There’re brief glimpses of the sea, occasionally atop grand bridges. The river Gangavali comes by, but it refuses to sport the profusely green-draped look that it did when I saw it from the road. Goa comes by, and the track tucks into hamlets and villages that seem to have folded themselves away from the rest of civilization. The damp wetness of the morning is gone. The sun’s up and shining as the train brushes through glades and vegetation.

**

Past Madgaon, the train goes deeper into the Western Ghats. The green gets denser, the hills go higher. Streams and rivulets sparkle away in the mild afternoon sunlight. Viaducts pull away the ground beneath my feet, revealing yawning drops underneath. Wide, deep valleys open up. There’re tunnels that are areas of nothingness that distort my sense of space and time – the longest spans more than 6km.

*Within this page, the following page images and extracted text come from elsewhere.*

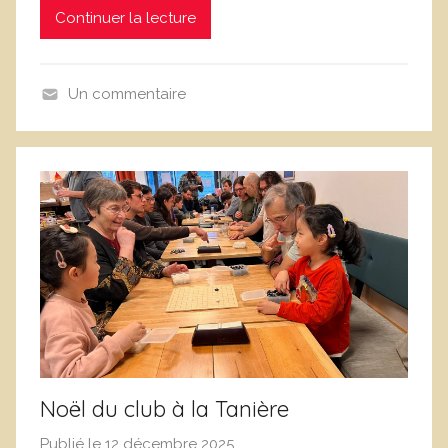
Continuer la lecture
i
n
i
Un commentaire
q
N
u
o
e
n
C
c
o
l
r
a
n
s
u
s
e
é
j
o
l
Noël du club à la Tanière
s
Publié le
12 décembre 2025
p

As I get off at some of the smaller stations here, human habitation is farther than ever before – Vilawade is perched atop a high ledge between tunnels, Rajapur Road between two rocky faces, Vithalwadi Road amid thick forest cover. Some stations are beside waterfalls, some atop valleys, but none close to any extensive human presence. At some of the railway stations, fish flap around in the inter-track drains.

Droplets of rain come down, intensifying slowly. There’s wetness in the air. Everything appears washed, cleansed. The water dulls the greyish-steel top of the train bogies. The train ambles ahead on the sole, lonely track in the bright orange afternoon sunlight.

The train attendant asks me to move from the door for a moment. As I move away, he does a heave ho, emptying the day’s quota of waste food, bottles and packaging into the Sahyadris.

3 comments:

Karthik/SK/wimpy/SKimpy said...

yikes
the last statement is disgusting

and do you still travel side lower?

Anonymous said...

Ah - that's how I became a tea-lover/addict. I began with getting some to just keep my fingers warm on foggy winter mornings:)

Shamanth said...

[Dubj] - To be precise, I travel doors. I sleep side lower.

Reg. last statement, such is life.

[Gee] - Aah, them foggy winters are another of those joys that are unavailable South of the Vindhyas. Sigh.

I can only hope climate change holds its horses until I've had my fill of a North Indian winter!